Big Drama began his 4-year-old campaign with wins in the $63,000 Ponche in June and Grade 2 Smile Sprint Handicap under the top weight of 121 pounds in July, both going six furlongs at Calder. Fawkes then took him to Saratoga where he finished second while giving four pounds to winner Majestic Perfection in the Grade 1 A.G. Vanderbilt Handicap on August 8 then was second to Here Comes Ben in the seven-furlong Forego (G1) on September 4.
He next posted an authoritative gate-to-wire win the $1,818,000 Breeders’ Cup Sprint at Churchill Downs, winning by a length-and-a-half with regular rider Eibar Coa aboard.
Big Drama returned at age five to win two of three starts including the Grade 3 Mr. Prospector at Gulfstream in January and the $72,000 Whippleton at Calder in September. But he could not repeat his Breeders’ Cup title, finishing seventh in the 2011 Sprint at Churchill Downs.

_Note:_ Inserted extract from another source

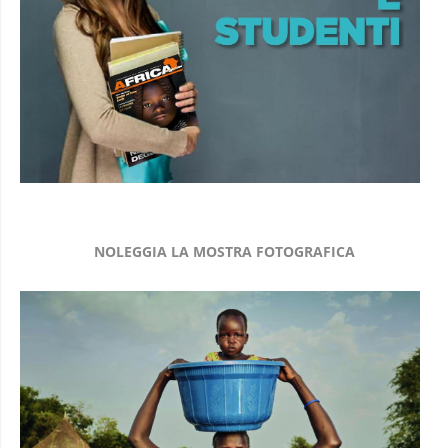
NOLEGGIA LA MOSTRA FOTOGRAFICA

“He was just a really neat horse to have in the barn,” trainer David Fawkes said in a 2021 article in Bloodhorse. “He was easy to train and did everything right from day one. The older he got the better he got. He went through a brief period where we had to do some minor surgeries on him and he came back great. He won the Breeders’ Cup after that and got the Eclipse Award. When he won the Mr. Prospector, he ran a 120 Beyer number and ran a -3 on the Ragozins. That was unheard of. When he was on, he was on. He was as good a horse as you ever put a saddle on.”
Big Drama retired to stud at HallMarc Stallions in Ocala, Florida in 2012 then moved to Bridlewood Farm in Ocala in 2015. He had stints standing at Stonewall’s Prestige Stallions in Ocala, Oakton Farm Stallions then passed away from stomach complications while at Stormborne Stallions in Citra, Florida in 2021.
“What do you say when you breed, raise, break and race one like Big Drama,” Mark Queen said. “There’s not a better feeling.”